What the exercise asks: Leave every picture out, and retype all the remaining records exactly.

Supplied entries:

......

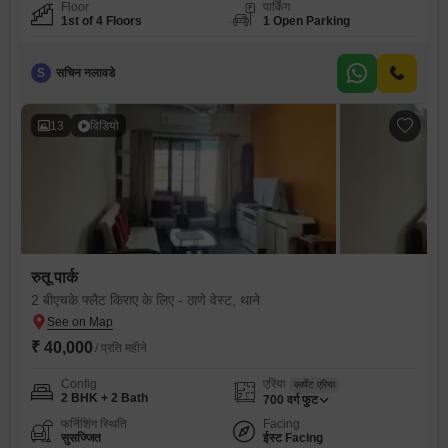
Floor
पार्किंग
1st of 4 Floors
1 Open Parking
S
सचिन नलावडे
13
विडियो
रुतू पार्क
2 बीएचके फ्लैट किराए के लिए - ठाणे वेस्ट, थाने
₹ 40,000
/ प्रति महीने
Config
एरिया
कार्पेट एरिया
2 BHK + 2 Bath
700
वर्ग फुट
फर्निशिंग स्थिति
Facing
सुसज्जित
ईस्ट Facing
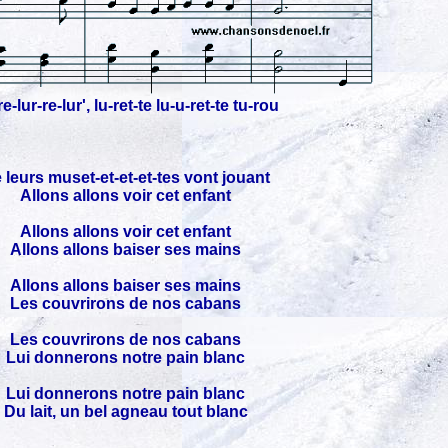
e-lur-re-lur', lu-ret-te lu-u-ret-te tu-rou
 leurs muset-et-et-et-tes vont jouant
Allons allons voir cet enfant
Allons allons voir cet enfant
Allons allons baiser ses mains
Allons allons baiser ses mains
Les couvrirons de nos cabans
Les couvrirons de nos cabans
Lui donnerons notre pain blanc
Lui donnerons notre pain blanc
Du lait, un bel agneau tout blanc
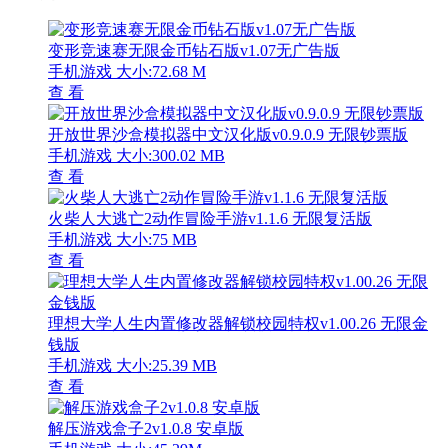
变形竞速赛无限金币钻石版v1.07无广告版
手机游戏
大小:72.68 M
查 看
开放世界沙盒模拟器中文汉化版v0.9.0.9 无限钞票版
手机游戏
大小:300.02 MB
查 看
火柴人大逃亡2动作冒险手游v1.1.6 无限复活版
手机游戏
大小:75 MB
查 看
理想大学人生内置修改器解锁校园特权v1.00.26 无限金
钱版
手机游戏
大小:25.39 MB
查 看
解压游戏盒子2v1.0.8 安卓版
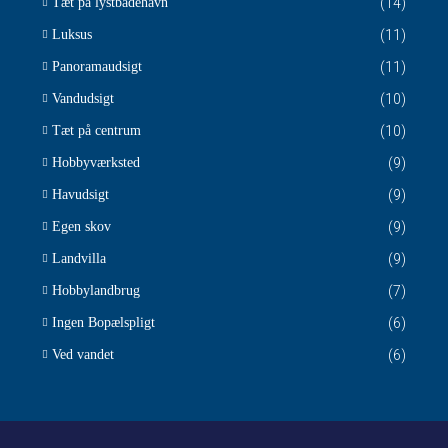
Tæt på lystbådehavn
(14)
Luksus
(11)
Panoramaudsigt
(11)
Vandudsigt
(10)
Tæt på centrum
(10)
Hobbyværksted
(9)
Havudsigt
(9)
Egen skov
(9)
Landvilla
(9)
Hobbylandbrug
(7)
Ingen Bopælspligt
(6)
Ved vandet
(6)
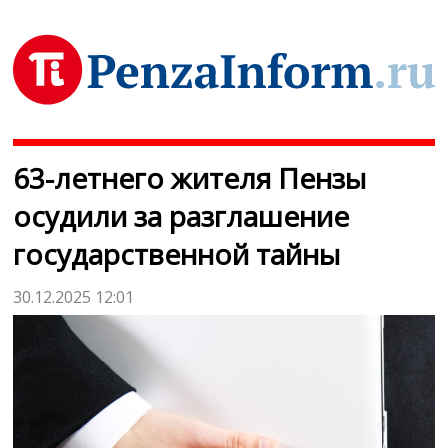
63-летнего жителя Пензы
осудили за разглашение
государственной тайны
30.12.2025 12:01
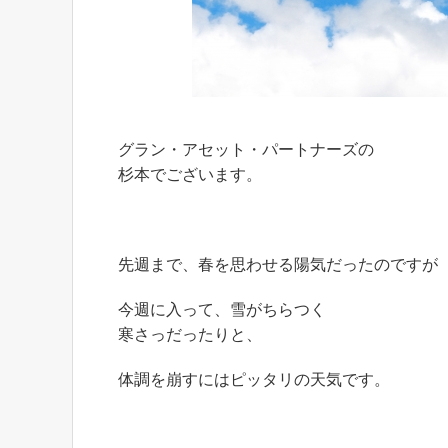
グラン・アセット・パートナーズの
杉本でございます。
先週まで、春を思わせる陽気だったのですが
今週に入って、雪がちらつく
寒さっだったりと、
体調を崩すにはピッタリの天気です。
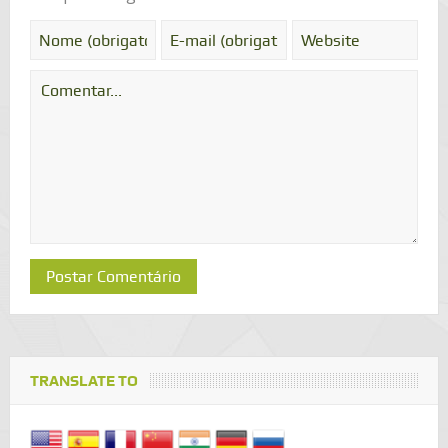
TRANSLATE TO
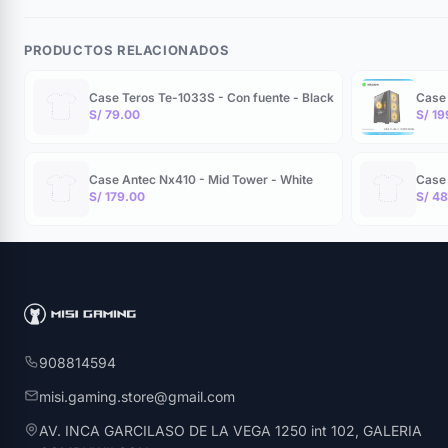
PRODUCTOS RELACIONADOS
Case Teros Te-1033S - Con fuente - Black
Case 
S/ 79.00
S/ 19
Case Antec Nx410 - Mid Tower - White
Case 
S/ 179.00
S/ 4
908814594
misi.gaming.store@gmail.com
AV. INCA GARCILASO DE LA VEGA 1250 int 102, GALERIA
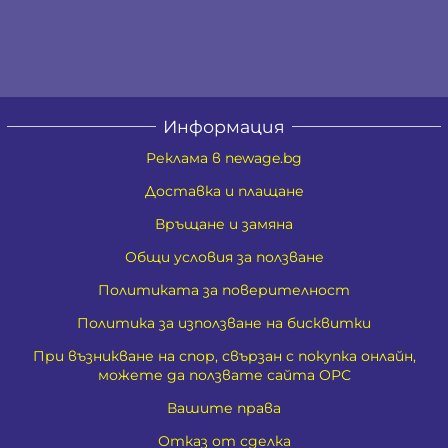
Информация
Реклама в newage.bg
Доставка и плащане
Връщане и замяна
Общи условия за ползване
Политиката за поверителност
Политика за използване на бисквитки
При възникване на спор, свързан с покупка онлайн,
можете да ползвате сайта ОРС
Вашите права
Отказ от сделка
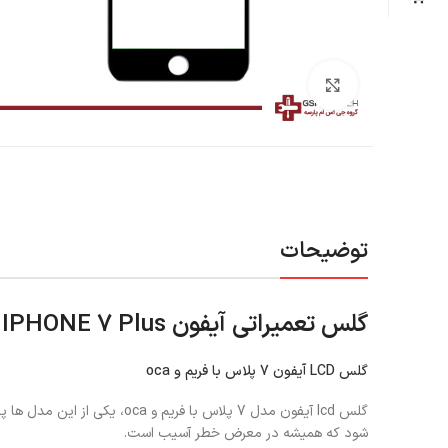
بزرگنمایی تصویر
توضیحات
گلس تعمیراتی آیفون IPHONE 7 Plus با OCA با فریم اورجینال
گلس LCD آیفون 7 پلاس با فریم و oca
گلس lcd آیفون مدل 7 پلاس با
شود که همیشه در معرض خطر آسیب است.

......

Written solution:
Floor
पार्किंग
1st of 4 Floors
1 Open Parking
S
सचिन नलावडे
13
विडियो
रुतू पार्क
2 बीएचके फ्लैट किराए के लिए - ठाणे वेस्ट, थाने
₹ 40,000
/ प्रति महीने
Config
एरिया
कार्पेट एरिया
2 BHK + 2 Bath
700
वर्ग फुट
फर्निशिंग स्थिति
Facing
सुसज्जित
ईस्ट Facing
e-lur-re-lur', lu-ret-te lu-u-ret-te tu-rou
 leurs muset-et-et-et-tes vont jouant
Allons allons voir cet enfant
Allons allons voir cet enfant
Allons allons baiser ses mains
Allons allons baiser ses mains
Les couvrirons de nos cabans
Les couvrirons de nos cabans
Lui donnerons notre pain blanc
Lui donnerons notre pain blanc
Du lait, un bel agneau tout blanc
变形竞速赛无限金币钻石版v1.07无广告版
手机游戏
大小:72.68 M
查 看
开放世界沙盒模拟器中文汉化版v0.9.0.9 无限钞票版
手机游戏
大小:300.02 MB
查 看
火柴人大逃亡2动作冒险手游v1.1.6 无限复活版
手机游戏
大小:75 MB
查 看
理想大学人生内置修改器解锁校园特权v1.00.26 无限金
钱版
手机游戏
大小:25.39 MB
查 看
解压游戏盒子2v1.0.8 安卓版
Tæt på lystbådehavn
(14)
Luksus
(11)
Panoramaudsigt
(11)
Vandudsigt
(10)
Tæt på centrum
(10)
Hobbyværksted
(9)
Havudsigt
(9)
Egen skov
(9)
Landvilla
(9)
Hobbylandbrug
(7)
Ingen Bopælspligt
(6)
Ved vandet
(6)
63-летнего жителя Пензы
осудили за разглашение
государственной тайны
30.12.2025 12:01
グラン・アセット・パートナーズの
杉本でございます。
先週まで、春を思わせる陽気だったのですが
今週に入って、雪がちらつく
寒さっだったりと、
体調を崩すにはピッタリの天気です。
TRANSLATE TO
PRODUCTOS RELACIONADOS
Case Teros Te-1033S - Con fuente - Black
Case 
S/ 79.00
S/ 19
Case Antec Nx410 - Mid Tower - White
Case 
S/ 179.00
S/ 4
908814594
misi.gaming.store@gmail.com
AV. INCA GARCILASO DE LA VEGA 1250 int 102, GALERIA
Информация
Реклама в newage.bg
Доставка и плащане
Връщане и замяна
Общи условия за ползване
Политиката за поверителност
Политика за използване на бисквитки
При възникване на спор, свързан с покупка онлайн,
можете да ползвате сайта ОРС
Вашите права
Отказ от сделка
بزرگنمایی تصویر
توضیحات
گلس تعمیراتی آیفون IPHONE 7 Plus با OCA با فریم اورجینال
گلس LCD آیفون 7 پلاس با فریم و oca
گلس lcd آیفون مدل 7 پلاس با
شود که همیشه در معرض خطر آسیب است.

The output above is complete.